- TASK STATEMENT
Determine how many lines of the data include the word "title", and write only that number.

- EXTRACTED ENTRIES
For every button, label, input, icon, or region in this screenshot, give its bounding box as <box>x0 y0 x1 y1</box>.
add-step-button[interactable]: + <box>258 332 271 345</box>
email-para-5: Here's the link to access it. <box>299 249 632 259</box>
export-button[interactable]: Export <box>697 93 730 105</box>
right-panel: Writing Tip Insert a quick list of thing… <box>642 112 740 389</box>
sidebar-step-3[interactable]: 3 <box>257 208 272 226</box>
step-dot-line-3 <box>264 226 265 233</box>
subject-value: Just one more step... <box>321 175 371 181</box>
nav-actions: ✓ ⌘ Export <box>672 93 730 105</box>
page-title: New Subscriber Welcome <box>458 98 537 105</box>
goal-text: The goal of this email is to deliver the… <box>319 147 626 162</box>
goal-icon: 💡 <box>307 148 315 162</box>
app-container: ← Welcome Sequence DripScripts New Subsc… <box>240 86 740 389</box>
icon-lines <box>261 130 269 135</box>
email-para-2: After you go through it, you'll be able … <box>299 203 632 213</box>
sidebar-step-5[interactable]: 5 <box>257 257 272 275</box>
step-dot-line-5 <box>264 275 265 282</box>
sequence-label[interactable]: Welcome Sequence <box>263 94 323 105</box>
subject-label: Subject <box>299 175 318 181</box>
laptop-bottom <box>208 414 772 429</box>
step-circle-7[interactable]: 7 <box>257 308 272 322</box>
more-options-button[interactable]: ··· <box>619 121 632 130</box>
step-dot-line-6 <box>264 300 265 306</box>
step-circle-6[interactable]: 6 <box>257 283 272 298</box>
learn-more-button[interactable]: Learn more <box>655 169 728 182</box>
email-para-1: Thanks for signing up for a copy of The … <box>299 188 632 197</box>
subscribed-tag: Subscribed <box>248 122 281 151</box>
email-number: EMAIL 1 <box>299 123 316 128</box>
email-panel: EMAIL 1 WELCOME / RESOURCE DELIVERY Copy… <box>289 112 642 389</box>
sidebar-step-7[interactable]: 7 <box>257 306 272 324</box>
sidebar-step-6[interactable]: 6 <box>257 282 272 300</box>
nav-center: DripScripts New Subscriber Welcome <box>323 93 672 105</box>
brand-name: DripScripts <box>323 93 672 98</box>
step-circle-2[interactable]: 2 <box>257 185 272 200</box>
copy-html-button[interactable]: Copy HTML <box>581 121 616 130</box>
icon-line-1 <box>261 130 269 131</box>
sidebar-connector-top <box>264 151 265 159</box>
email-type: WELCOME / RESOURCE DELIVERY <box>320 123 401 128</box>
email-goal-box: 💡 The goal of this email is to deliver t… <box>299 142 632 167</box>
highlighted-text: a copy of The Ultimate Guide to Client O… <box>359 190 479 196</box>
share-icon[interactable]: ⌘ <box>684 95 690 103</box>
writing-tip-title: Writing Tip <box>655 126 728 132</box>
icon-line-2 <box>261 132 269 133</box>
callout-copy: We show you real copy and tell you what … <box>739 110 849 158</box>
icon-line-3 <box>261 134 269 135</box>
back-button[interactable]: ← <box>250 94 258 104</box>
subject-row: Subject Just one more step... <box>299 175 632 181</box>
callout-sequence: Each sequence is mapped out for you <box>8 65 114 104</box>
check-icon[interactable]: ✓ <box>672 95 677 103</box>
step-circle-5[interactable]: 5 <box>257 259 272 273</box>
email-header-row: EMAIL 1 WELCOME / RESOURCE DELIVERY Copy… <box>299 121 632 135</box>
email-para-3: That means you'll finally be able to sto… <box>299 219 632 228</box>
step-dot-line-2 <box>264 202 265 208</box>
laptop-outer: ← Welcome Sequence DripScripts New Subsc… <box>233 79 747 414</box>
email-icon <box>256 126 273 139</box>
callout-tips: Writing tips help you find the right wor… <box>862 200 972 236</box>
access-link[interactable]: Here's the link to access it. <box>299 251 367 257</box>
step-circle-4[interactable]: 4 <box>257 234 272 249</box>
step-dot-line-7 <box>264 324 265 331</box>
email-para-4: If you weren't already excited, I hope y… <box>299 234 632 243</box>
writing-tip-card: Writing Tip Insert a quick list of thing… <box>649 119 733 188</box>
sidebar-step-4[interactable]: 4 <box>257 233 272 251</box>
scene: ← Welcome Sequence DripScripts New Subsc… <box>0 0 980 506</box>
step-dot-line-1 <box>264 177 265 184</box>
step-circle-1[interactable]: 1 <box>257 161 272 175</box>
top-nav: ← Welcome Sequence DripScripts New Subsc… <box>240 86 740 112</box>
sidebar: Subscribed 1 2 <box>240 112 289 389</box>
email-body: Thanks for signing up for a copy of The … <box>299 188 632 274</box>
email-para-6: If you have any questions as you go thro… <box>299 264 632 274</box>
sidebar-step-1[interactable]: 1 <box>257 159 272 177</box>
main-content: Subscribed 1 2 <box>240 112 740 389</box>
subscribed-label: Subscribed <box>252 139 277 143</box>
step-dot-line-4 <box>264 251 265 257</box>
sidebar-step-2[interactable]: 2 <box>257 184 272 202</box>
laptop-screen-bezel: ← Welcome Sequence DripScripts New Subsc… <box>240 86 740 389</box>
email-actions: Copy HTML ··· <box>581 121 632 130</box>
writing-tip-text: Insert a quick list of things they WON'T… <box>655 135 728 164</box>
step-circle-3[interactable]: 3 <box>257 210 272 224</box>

* * *

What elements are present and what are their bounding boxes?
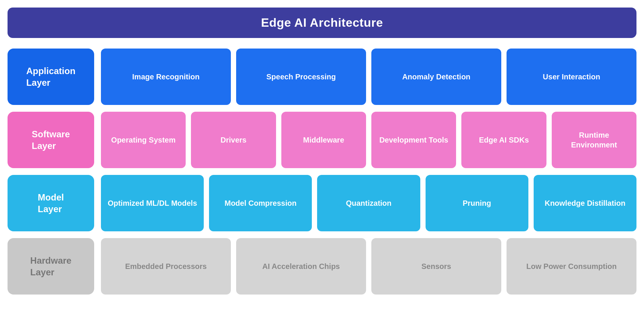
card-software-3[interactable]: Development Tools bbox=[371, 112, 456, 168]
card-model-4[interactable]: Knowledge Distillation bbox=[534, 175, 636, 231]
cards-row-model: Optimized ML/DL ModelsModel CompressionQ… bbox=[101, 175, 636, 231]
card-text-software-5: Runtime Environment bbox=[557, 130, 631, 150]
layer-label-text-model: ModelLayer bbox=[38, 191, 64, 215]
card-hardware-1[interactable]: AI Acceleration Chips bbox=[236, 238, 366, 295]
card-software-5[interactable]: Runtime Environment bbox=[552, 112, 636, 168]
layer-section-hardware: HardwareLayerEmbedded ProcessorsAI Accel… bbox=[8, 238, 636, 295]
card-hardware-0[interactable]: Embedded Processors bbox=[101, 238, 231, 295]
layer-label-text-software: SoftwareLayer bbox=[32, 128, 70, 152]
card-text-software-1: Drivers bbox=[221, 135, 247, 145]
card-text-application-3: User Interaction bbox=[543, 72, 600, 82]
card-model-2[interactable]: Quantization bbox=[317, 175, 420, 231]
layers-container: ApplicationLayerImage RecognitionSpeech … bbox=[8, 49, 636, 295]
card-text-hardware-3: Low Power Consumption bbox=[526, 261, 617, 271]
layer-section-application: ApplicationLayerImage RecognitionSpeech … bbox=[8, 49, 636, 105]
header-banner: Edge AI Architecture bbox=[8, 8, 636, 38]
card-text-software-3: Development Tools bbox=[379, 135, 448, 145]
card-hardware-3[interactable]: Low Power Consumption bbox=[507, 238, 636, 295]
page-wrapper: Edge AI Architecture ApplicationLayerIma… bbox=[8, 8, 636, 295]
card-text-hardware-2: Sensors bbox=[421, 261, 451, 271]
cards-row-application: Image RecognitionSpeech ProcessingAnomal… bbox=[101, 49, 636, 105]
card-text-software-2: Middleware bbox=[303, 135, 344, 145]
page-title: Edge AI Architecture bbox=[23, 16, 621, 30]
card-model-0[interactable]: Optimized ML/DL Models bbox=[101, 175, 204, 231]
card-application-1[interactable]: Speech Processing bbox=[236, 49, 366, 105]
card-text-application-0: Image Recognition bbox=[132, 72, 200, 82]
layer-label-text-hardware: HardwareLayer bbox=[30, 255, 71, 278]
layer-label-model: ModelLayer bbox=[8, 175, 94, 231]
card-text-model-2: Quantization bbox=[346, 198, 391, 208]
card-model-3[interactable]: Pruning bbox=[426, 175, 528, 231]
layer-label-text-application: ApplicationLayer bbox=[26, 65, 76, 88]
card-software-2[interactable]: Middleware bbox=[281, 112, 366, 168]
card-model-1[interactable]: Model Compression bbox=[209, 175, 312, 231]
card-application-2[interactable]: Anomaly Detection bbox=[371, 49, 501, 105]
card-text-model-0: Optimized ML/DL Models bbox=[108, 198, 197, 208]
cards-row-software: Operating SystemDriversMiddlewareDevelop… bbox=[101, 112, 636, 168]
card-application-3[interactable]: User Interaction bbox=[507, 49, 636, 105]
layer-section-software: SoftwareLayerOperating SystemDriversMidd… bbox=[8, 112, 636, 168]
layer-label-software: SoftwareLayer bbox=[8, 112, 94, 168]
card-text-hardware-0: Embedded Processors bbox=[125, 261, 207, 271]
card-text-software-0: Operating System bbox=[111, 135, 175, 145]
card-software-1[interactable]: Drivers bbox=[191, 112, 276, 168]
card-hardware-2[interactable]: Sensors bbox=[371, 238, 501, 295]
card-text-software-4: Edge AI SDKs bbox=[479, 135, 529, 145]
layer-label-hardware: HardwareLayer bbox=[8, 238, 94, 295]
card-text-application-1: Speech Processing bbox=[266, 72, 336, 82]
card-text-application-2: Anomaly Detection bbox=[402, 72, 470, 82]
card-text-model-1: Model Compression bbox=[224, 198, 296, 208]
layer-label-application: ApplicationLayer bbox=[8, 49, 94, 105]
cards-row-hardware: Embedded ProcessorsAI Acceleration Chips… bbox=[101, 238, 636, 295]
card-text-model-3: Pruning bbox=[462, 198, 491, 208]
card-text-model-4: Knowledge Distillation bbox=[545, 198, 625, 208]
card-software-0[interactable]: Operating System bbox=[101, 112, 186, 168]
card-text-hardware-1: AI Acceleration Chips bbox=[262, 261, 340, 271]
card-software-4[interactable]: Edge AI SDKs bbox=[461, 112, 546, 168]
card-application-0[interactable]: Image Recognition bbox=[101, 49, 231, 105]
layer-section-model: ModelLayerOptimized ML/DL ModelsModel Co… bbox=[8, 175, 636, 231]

--

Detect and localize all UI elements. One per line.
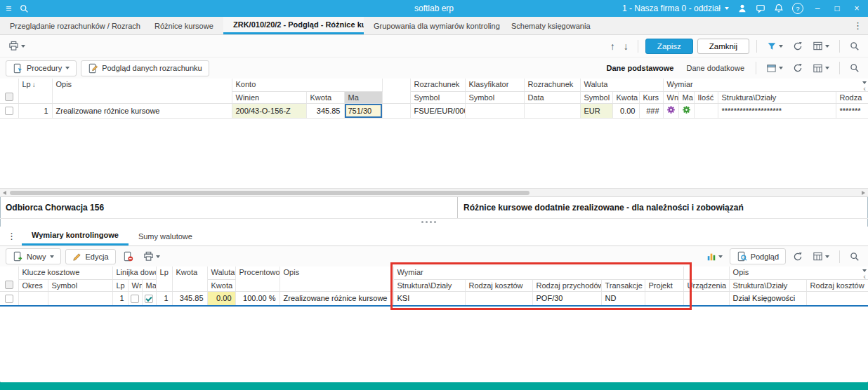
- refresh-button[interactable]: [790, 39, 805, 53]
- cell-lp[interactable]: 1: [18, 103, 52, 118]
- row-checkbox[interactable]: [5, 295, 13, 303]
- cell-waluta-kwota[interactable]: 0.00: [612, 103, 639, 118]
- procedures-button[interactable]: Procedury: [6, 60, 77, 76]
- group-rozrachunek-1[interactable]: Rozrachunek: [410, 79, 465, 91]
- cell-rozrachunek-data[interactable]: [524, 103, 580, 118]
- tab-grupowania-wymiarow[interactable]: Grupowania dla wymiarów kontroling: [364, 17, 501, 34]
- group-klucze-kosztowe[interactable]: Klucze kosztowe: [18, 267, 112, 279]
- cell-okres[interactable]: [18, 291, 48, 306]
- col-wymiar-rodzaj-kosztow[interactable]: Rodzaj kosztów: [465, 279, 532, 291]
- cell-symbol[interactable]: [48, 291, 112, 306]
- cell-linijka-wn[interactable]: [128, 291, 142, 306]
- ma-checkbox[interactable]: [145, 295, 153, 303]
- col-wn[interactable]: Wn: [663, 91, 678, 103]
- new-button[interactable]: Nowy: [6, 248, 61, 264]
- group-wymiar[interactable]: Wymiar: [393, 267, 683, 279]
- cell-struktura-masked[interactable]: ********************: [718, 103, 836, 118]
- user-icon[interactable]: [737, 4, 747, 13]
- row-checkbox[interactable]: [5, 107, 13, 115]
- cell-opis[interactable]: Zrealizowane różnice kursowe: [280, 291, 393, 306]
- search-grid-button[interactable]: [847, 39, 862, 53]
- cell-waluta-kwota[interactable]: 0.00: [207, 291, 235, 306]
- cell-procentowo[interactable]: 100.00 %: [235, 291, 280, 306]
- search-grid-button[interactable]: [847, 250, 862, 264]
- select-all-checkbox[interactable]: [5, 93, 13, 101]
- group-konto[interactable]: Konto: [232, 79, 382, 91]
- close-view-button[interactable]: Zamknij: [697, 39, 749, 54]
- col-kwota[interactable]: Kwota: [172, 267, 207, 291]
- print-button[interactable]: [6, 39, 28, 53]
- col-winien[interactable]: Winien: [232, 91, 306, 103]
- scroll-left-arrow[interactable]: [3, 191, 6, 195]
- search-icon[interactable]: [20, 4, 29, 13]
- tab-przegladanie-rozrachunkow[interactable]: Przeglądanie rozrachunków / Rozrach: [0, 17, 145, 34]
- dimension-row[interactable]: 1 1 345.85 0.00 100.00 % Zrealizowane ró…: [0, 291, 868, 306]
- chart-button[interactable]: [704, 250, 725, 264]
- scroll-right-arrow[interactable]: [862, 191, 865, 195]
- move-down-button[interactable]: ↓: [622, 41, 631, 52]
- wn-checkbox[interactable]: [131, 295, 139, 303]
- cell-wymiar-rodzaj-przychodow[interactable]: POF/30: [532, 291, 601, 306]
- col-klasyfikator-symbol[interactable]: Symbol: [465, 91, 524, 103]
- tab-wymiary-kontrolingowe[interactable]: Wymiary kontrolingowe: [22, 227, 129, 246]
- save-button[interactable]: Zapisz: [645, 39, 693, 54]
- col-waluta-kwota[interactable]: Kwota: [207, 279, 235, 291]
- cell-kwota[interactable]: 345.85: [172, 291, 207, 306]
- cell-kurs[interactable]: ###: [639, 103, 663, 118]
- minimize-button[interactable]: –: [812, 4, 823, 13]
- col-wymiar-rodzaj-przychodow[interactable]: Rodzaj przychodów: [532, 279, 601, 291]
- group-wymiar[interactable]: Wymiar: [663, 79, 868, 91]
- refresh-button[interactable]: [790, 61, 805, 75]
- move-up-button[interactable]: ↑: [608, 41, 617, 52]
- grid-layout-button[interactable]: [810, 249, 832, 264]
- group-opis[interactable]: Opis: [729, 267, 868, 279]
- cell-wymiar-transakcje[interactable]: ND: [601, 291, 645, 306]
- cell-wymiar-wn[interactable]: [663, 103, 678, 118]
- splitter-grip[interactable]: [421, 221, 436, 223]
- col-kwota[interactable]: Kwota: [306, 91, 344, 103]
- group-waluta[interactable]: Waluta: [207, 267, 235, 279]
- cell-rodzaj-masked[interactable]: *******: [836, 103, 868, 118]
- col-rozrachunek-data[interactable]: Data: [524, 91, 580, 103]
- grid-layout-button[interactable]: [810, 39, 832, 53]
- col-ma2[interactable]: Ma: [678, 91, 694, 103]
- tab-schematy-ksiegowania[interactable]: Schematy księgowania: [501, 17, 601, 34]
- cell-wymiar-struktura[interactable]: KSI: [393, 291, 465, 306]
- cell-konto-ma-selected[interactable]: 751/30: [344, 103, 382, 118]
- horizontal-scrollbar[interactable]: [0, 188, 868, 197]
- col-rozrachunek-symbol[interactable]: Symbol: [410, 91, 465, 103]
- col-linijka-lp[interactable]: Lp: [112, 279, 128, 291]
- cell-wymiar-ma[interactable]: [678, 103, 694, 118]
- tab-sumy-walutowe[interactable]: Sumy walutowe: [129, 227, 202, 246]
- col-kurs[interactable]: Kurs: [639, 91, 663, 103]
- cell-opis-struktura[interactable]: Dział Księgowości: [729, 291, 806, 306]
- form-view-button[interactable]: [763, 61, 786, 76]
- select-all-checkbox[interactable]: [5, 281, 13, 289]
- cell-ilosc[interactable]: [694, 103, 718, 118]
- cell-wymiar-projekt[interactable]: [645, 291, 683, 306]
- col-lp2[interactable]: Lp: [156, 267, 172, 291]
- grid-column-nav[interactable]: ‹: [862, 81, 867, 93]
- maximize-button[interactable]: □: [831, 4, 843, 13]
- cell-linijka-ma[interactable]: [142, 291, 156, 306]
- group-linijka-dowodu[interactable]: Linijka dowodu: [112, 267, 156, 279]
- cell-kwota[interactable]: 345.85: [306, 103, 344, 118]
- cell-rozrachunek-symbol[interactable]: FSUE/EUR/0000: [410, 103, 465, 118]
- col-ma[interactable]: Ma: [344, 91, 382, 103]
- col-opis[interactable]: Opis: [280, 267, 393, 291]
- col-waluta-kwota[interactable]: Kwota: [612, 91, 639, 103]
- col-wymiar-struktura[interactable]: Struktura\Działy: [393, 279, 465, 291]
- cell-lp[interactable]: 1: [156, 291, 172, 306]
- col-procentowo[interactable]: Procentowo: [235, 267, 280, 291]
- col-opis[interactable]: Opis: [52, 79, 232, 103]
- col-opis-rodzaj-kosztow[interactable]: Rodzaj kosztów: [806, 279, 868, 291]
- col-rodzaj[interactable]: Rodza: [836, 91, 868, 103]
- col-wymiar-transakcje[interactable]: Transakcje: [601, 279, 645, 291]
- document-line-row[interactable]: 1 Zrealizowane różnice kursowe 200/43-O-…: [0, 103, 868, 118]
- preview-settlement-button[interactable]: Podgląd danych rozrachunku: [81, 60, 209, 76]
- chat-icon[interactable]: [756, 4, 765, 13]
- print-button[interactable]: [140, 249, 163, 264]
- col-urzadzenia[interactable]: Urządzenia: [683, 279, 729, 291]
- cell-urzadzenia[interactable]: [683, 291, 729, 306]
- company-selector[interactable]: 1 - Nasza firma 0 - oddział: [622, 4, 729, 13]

- WRITTEN SOLUTION
3